As you think about these questions, your familiarity and opinions of the existing website may interfere with gaining a new perspective. An efficient method of deterring biased outcomes is running user testing for your website. Deploying unbiased users to test your website and offer feedback can help you make changes to your site that may never have occurred to you.

Responsiveness

Not surprisingly, global statistics indicate that the majority of web traffic around the world is generated from mobile devices (52.2%, see below) and a statistic directly from Google tells us that over 58% of search queries are done on mobile as well. TechJury also tells us that global mobile traffic is projected to triple by 2021.

Mobile web traffic graph

The mobile experience for your website is as relevant as the desktop/laptop experience for your website. According to sweor.com, 57% of users said that they wouldn’t recommend a business with a poor mobile site. 85% of users said that the mobile website should be as good or better than the desktop website. 

Designing mobile based on UX will make mobile adequately responsive. Because the real estate on the screen size is much scarcer, key elements must be placed intentionally for efficient space management. Your buttons should be large enough to be easily pressed. These subtle things and more end up building onto each other to create a responsive site.  It’s all about achieving a delicate balance between the desktop-mobile experience and maintaining the same level of polish on all platforms.

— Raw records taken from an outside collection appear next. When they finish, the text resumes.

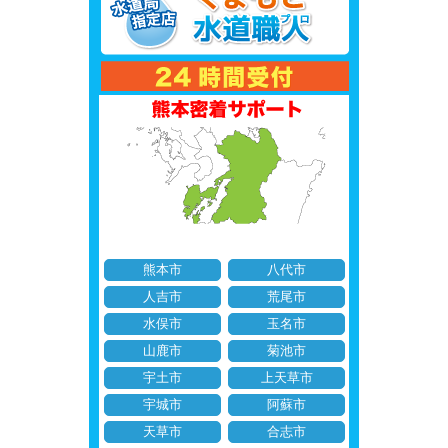
熊本市
八代市
人吉市
荒尾市
水俣市
玉名市
山鹿市
菊池市
宇土市
上天草市
宇城市
阿蘇市
天草市
合志市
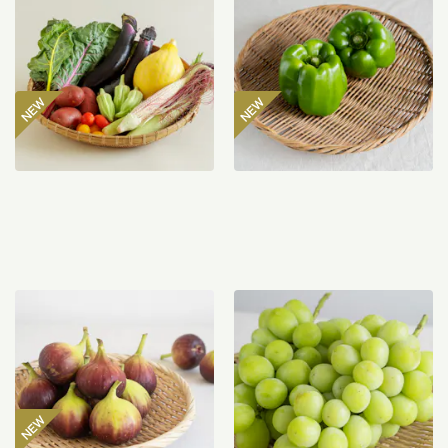
ト
マン 300g
2,980
円
485
円
〜
【産地直送】よってこファ
【産地直送】やまなし笛吹
ームのいちじく 12個入り
のシャインマスカット
（特栽相当）
1.2kg（特栽相当）
3,850
円
6,580
円
送料込
送料込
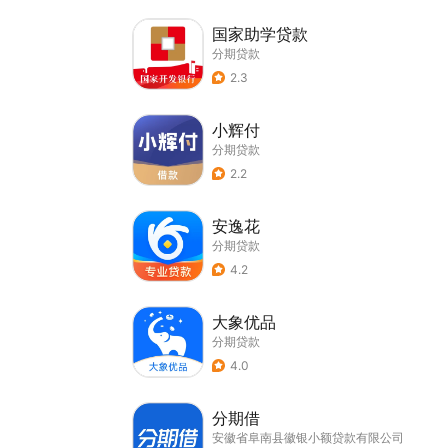
国家助学贷款
分期贷款
2.3
小辉付
分期贷款
2.2
安逸花
分期贷款
4.2
大象优品
分期贷款
4.0
分期借
安徽省阜南县徽银小额贷款有限公司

One way some websites tackle responsiveness is offering a separate mobile version of their website served directly to smaller devices. Some URLs begin with an “m” (“m.example.com”) that display the mobile version on a desktop screen. It should be noted that this is a bad practice that Google shuns so your priority should be on serving a single website that is responsive and robust.

Try examining your website on your phone and several different browsers. If your site is from the pre-smartphone area, there’s a good chance that smaller devices weren’t considered when it was built. Even if the website was made in the last few years, the mobile version might not have received the same level of care and attention.

taking notes auditing website

Conclusion

If you’ve evaluated your website, perhaps you’ve concluded that your website doesn’t necessarily need a whole redoing. Sometimes the solution is building upon what’s already there and fixing some minor issues rather than starting over. The answer might even be a separate landing page with simple goals that meet the immediate needs of your business. However, sometimes the only answer is a full website rebuild.

Whatever your answer may be, a proper website audit can get you there.